I probably attended more sessions at this show than any other show so far in my brief fitness industry trade show career.
Rather than write extensively about each one, I‘ll give a few highlights of each one here:
Prepare for Success: Creating a One-Year Plan That Drives Revenue and Increases Retention, Angela Cuocci. Cuocci has spent the past 16 years running Ladies Total Fitness in Bel Aire, MD. She talked about being confident and having no fear in your voice when talking to a prospective member. The top three ways of generating business are postcards, stake signs and referrals. Stake signs are something new to New York-area operators, and sometimes stake signs (on the side of the road, near office buildings, etc.) are not permitted. Some clubs even have fines as part of their budget.

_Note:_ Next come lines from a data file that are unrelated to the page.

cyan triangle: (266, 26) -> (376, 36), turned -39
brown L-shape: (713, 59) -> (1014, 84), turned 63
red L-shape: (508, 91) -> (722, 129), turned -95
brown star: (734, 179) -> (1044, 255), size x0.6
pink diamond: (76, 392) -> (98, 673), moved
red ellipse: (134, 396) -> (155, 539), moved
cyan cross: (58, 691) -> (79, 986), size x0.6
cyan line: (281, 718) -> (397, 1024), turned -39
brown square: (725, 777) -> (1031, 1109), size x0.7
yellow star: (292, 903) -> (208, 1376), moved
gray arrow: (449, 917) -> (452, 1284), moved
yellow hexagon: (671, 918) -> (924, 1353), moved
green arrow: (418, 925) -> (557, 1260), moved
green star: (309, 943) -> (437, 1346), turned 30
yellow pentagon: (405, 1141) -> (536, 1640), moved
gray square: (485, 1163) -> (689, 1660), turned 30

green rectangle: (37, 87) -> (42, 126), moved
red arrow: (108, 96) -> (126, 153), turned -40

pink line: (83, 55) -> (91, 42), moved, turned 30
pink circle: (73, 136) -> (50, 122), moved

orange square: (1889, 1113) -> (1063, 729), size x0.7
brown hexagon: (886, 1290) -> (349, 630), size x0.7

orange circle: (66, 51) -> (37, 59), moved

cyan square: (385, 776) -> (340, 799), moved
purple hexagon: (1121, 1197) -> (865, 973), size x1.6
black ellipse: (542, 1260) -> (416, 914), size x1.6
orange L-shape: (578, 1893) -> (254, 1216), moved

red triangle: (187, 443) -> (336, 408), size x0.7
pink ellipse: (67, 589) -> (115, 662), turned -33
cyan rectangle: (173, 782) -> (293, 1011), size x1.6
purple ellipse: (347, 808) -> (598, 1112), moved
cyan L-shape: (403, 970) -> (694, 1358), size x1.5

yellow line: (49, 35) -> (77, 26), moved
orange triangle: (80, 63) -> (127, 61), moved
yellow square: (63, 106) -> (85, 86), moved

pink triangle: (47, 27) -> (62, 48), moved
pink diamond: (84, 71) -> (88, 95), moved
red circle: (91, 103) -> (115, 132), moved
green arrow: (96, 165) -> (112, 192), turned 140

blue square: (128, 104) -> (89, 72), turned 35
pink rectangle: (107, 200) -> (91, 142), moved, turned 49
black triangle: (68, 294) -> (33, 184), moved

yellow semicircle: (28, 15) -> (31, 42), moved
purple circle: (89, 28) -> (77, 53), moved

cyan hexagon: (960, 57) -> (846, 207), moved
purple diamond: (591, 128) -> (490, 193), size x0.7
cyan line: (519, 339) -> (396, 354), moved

How to Create a ‘Culture of Service‘ that has Bottom Line Impact, Scott Chovanec. All I kept thinking about while listening to Chovanec was that I wanted his shirt and tie. He had on a lime green shirt with a white collar and white cuffs. He even had his initials on the cuffs. Not bad for a school administrator. Anyway, we talked about bad customer service, and more than one attendee (including Chovanec) mentioned a club that one of my colleagues visited the night before. There was no response at the desk, and apparently no one offered a price list for the club. One attendee even cited Club Industry for a lack of customer service yesterday. Chovanec stressed the importance of body language when greeting members and remembering the beginning and the end of a visit.
Current Key Metrics for Club Operators, Rick Caro. This is the first time I sat in on a Rick Caro seminar, and he sounded a lot like he does when we chat on the phone about stories or topics in the industry. The term “metric” is another way of saying “measure,” and Rick outlined a variety of ways to measure a club‘s success--percentage of revenue per club, per “same store” clubs, per region, per company or per industry standard. There are a number of ways (more than I can count or realized) to measure revenues. Rick encouraged operators to analyze their data and try and understand why their data is different from industry data.
Group Fitness for Profit, Sara Kooperman. Most group fitness classes are at their fullest at 9:30 a.m. and 5:30 p.m., says Kooperman of SCW Fitness. She suggests moving your best instructors to off-hour times. As for those 9:30 a.m. and 5:30 p.m. classes, “a duck” could teach them, she says, and they‘d still be full. Club managers or owners should evaluate their instructors every six months, Kooperman says, even to the point of videotaping them as part of their evaluations.